# Decision Trees Exercise


## Implementing Random Forest From Scratch
In this exercise you will need to implement a simple version of Random Forest Regressor from scratch. Your decision tree will handle **continuous input and output** (this should actually work also for binary input attributes). 

* Compelete the skeleton class below (hint: you should also create a `DecisionTree` class that the `TreeEnsemble` will use)
  - `X` is a matrix of data values (rows are samples, columns are attributes)
  - `y` is a vector of corresponding target values
  - `n_trees` is the number of trees to create
  - `sample_sz` is the size of the sample set to use of each of the trees in the forest (chose the samples randomly, with or without repetition)
  - `min_leaf` is the minimal number of samples in each leaf node of each tree in the forest
  
* For splitting criterion, use either **"Train Squared Error Minimization (Reduction in Variance)"** or **"Train Absolute Error Minimization"** (choose one).
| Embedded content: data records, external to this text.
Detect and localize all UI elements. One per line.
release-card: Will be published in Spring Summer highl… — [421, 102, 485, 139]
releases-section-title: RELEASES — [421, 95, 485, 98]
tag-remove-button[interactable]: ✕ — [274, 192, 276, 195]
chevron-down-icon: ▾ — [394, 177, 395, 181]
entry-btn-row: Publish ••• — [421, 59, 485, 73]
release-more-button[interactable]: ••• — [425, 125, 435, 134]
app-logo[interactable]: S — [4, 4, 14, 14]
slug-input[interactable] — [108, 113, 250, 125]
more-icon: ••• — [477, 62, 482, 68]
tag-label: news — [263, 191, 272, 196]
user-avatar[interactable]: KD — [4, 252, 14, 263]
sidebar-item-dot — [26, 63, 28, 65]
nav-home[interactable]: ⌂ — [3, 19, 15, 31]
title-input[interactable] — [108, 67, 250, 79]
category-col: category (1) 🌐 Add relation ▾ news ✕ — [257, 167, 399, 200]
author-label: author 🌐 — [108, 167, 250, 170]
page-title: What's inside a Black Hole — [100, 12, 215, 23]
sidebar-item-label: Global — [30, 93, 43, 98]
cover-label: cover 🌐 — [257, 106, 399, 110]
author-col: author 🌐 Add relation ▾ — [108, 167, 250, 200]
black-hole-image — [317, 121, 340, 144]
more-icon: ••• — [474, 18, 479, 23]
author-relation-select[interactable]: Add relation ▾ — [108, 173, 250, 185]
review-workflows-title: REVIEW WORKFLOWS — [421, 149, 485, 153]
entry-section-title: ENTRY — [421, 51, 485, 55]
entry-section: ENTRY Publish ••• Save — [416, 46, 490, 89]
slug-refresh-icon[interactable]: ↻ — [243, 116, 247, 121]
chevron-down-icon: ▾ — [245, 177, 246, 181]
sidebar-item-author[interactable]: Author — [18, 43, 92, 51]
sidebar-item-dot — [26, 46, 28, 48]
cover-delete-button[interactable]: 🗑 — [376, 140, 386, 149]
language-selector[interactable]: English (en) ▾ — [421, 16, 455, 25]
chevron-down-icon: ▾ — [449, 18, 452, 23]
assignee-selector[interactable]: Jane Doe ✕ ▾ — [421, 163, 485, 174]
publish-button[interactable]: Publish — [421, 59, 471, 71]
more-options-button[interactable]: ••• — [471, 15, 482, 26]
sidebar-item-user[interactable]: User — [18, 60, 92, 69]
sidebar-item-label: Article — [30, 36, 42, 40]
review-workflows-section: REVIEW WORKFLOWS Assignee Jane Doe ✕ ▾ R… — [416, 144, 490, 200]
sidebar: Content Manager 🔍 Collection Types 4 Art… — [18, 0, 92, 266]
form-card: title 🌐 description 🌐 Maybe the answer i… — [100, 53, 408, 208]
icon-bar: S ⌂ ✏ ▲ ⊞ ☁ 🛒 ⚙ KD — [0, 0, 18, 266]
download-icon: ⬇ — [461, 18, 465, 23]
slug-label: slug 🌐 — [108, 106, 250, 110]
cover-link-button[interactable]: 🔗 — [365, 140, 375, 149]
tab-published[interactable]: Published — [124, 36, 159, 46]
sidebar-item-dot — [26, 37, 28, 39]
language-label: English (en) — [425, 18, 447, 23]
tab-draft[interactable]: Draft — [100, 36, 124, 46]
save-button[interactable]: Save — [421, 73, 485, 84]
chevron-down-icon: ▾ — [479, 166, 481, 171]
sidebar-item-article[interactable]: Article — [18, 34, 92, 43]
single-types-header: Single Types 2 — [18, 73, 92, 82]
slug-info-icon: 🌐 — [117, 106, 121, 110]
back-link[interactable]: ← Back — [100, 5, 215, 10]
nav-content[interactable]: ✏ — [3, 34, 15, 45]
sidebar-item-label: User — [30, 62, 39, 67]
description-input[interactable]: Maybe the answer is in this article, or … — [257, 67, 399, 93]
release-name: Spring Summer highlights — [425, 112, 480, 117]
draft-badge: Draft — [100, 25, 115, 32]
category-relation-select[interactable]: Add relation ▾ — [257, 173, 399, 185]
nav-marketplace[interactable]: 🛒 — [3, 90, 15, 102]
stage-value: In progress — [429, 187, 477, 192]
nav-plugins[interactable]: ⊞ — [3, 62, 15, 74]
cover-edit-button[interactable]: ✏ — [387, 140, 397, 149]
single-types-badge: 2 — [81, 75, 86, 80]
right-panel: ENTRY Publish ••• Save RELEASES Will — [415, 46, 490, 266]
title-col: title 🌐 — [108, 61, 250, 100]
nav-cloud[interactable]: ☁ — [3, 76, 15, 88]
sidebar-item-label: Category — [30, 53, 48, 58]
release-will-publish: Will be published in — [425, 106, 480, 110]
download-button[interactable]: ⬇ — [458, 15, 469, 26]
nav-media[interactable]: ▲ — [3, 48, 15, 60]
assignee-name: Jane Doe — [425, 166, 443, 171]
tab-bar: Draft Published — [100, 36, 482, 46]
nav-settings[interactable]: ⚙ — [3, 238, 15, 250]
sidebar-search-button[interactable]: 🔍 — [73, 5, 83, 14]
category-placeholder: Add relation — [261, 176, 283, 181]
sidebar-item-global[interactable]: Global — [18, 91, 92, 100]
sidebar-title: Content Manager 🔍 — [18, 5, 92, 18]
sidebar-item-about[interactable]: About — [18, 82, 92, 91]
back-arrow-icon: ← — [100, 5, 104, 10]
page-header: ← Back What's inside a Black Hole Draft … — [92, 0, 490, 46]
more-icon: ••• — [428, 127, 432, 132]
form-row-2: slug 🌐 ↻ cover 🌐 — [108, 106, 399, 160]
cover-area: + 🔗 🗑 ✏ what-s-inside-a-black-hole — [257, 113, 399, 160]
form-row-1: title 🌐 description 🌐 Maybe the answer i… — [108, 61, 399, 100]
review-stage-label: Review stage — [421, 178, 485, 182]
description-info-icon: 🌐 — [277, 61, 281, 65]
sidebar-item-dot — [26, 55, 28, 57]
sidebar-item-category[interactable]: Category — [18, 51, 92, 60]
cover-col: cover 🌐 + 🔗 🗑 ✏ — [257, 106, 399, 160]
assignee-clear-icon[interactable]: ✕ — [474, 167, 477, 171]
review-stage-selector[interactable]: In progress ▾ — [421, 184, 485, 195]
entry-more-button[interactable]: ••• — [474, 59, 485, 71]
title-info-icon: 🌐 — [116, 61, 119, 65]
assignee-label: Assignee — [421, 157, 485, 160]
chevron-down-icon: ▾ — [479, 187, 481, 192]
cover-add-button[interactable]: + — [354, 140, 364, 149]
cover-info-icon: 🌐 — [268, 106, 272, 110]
Whatever you choose, make sure you implement the splitting point decision efficiently (in $O(n)$ time).

* The `predict` function will use mean of the target values in the leaf node matching each row of the given `X`. The result is a vector of predictions matching the number of rows in `X`.

* The `oob_mse` function will compute the mean squared error over all **out of bag (oob)** samples. That is, for each sample calculate the squared error using  predictions from the trees that do not contain x in their respective bootstrap sample, then average this score for all samples. See:  [OOB Errors for Random Forests](https://scikit-learn.org/stable/auto_examples/ensemble/plot_ensemble_oob.html).

* To check your random forest implementation, use the bostom dataset (`from sklearn.datasets import load_boston`)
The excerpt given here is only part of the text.